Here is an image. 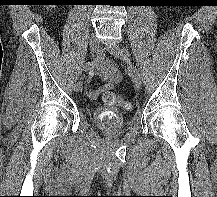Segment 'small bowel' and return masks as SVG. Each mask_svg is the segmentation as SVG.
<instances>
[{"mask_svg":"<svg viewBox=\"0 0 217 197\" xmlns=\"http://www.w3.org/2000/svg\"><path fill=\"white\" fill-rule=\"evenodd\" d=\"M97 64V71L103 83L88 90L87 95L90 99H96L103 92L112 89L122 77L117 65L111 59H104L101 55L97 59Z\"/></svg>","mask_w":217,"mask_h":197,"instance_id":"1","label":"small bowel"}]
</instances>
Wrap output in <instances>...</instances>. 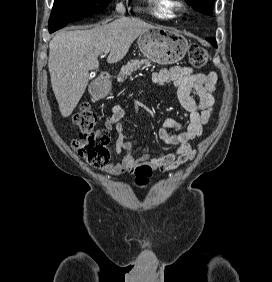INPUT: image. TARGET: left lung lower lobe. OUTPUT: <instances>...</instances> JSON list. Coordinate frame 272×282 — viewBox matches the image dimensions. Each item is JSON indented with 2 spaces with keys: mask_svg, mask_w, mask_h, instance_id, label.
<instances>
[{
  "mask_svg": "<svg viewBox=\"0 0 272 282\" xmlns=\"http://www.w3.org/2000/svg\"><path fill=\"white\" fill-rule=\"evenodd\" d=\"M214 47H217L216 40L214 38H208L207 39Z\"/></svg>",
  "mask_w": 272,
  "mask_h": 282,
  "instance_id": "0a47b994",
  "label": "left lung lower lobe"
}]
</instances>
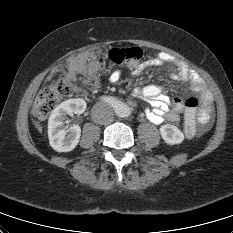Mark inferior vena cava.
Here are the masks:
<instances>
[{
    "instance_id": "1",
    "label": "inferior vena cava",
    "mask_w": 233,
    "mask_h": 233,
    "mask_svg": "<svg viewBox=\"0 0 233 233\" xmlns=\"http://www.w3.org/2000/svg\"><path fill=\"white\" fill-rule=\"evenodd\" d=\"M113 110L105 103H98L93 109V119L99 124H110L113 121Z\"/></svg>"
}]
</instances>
* * *
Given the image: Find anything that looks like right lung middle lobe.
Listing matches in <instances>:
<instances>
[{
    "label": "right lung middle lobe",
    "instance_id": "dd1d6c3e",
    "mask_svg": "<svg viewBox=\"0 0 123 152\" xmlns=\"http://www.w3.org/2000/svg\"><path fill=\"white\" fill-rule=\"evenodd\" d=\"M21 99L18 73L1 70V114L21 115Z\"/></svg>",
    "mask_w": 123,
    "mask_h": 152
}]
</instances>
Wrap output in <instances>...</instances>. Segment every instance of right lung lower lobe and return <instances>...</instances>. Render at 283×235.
---
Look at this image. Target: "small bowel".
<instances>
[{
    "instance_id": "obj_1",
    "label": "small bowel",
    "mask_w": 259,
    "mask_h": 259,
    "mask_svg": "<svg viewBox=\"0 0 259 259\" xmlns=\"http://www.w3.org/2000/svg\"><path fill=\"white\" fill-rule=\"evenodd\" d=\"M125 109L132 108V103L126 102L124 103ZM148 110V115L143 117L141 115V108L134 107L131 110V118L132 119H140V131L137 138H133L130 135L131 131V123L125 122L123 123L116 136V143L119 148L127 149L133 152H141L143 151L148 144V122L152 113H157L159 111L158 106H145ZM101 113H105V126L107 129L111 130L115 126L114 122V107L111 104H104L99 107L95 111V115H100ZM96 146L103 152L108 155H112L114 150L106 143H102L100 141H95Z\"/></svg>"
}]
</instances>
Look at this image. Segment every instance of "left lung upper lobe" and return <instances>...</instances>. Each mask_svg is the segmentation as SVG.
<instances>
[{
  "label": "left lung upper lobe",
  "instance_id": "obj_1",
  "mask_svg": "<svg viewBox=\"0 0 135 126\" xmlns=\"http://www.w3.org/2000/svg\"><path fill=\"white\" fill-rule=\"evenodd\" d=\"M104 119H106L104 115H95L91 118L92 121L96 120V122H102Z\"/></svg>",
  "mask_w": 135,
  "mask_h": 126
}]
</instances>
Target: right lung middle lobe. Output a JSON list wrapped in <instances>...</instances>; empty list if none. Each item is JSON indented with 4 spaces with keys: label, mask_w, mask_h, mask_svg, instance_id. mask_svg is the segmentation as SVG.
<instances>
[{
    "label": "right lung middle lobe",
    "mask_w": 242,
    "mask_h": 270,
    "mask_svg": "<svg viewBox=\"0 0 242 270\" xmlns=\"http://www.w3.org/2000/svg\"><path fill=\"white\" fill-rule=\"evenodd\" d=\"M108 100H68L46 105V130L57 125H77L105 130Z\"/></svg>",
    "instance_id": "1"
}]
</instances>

Task requirements
Take the lines above from the one containing "Given the image: Find" to the one containing "Wrap output in <instances>...</instances>. Segment" and retype them exactly, both ends included, with nothing added.

Written reply
Given the image: Find anything that looks like right lung middle lobe.
Listing matches in <instances>:
<instances>
[{
    "label": "right lung middle lobe",
    "instance_id": "dd1d6c3e",
    "mask_svg": "<svg viewBox=\"0 0 123 152\" xmlns=\"http://www.w3.org/2000/svg\"><path fill=\"white\" fill-rule=\"evenodd\" d=\"M21 99L18 73L1 70V114L21 115Z\"/></svg>",
    "mask_w": 123,
    "mask_h": 152
}]
</instances>
Wrap output in <instances>...</instances>. Segment every instance of right lung lower lobe and return <instances>...</instances>. Render at 283×235.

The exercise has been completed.